▶ To do
Scan the listing below. Report each line that includes "tahap".

▶ Provided information

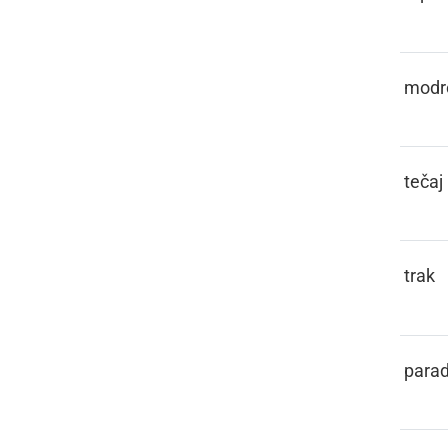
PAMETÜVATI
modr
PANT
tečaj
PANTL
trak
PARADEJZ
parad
* * *
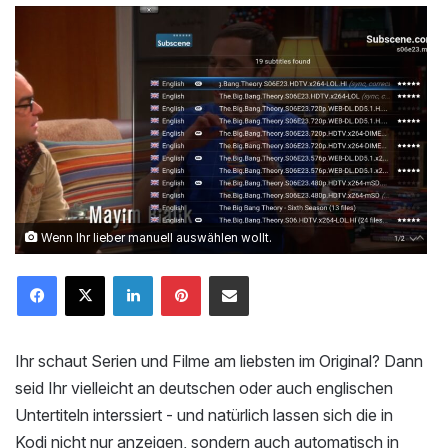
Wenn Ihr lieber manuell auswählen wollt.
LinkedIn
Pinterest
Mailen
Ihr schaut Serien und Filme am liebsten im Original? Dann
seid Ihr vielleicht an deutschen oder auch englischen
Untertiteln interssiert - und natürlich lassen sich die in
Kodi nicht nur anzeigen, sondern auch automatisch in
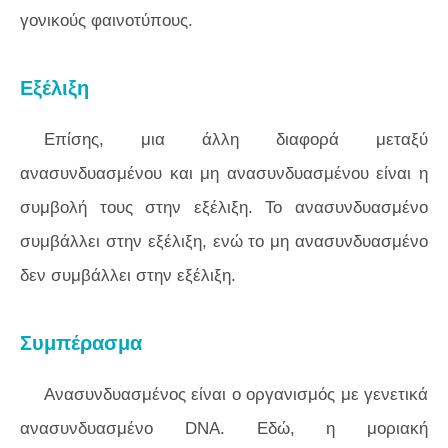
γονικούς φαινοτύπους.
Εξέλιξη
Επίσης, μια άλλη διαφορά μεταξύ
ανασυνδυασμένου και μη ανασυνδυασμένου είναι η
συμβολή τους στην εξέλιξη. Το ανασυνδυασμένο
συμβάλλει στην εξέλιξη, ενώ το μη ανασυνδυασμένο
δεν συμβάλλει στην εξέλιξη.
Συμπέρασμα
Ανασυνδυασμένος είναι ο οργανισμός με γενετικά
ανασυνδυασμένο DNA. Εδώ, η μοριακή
==
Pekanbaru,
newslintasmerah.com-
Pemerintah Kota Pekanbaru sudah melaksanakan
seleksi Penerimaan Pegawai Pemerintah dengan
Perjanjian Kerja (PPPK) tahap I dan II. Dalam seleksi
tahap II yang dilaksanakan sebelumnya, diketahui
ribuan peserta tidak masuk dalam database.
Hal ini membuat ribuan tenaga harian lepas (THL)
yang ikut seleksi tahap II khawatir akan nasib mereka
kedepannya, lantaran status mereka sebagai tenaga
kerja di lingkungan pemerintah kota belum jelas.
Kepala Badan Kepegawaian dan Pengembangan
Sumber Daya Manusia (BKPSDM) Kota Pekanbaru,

▶ Answer below
Perjanjian Kerja (PPPK) tahap I dan II. Dalam seleksi
tahap II yang dilaksanakan sebelumnya, diketahui
yang ikut seleksi tahap II khawatir akan nasib mereka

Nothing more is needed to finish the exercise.